» What you will do: Only one stretch of the listing below is wanted. Begin at the line that has "Date LGBTQ+ people in", stop after the line that has "чем, конечно, велика", and repeat every line in between exactly.

» Record excerpts:
»»

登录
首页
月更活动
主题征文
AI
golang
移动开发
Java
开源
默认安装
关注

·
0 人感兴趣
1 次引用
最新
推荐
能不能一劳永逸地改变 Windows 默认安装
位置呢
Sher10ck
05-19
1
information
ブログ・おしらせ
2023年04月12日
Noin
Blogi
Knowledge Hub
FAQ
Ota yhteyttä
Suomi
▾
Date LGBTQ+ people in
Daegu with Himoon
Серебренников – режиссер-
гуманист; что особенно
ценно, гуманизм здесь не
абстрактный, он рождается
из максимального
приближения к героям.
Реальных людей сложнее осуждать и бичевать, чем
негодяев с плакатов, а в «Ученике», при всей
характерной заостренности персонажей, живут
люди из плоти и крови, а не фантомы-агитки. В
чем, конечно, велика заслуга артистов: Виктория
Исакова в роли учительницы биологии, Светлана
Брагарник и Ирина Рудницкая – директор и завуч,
««
»»
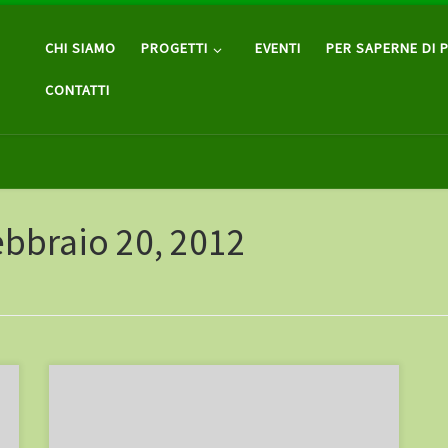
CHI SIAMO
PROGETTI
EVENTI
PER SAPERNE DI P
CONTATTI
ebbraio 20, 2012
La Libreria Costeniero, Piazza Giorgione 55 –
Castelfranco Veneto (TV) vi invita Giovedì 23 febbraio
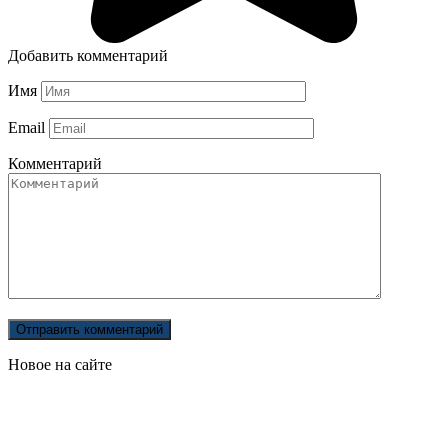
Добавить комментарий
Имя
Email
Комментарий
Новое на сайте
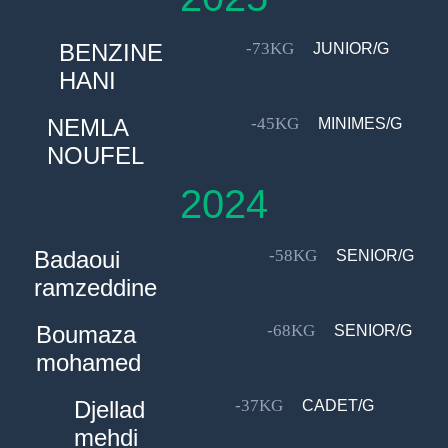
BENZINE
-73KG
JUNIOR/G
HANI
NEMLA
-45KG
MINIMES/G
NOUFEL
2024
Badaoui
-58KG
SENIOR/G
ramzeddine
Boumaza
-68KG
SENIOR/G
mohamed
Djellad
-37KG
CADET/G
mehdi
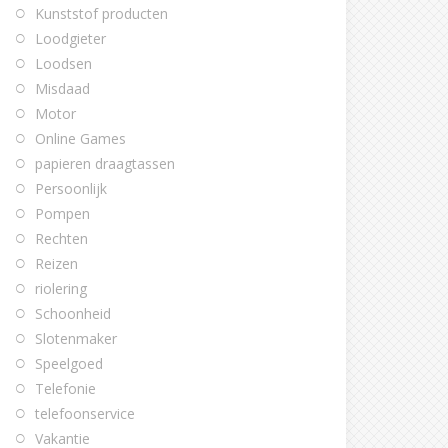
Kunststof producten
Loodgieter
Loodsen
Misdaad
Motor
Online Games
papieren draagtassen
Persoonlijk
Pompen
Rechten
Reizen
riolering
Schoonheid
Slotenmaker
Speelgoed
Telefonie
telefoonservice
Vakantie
««
» Task result:
Date LGBTQ+ people in
Daegu with Himoon
Серебренников – режиссер-
гуманист; что особенно
ценно, гуманизм здесь не
абстрактный, он рождается
из максимального
приближения к героям.
Реальных людей сложнее осуждать и бичевать, чем
негодяев с плакатов, а в «Ученике», при всей
характерной заостренности персонажей, живут
люди из плоти и крови, а не фантомы-агитки. В
чем, конечно, велика заслуга артистов: Виктория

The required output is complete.